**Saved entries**
###

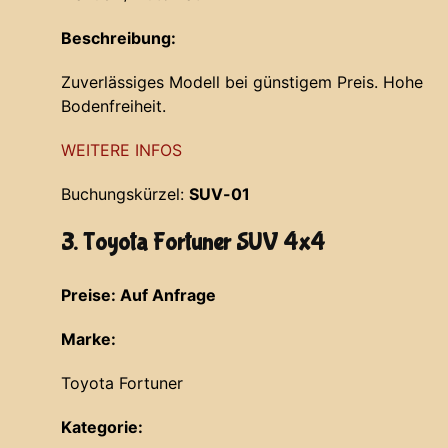
Beschreibung:
Zuverlässiges Modell bei günstigem Preis. Hohe
Bodenfreiheit.
WEITERE INFOS
Buchungskürzel:
SUV-01
3. Toyota Fortuner SUV 4x4
Preise: Auf Anfrage
Marke:
Toyota Fortuner
Kategorie:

###

**What the exercise asks**
Where a line above includes "Fortuner", copy that line.

**Result**
3. Toyota Fortuner SUV 4x4
Toyota Fortuner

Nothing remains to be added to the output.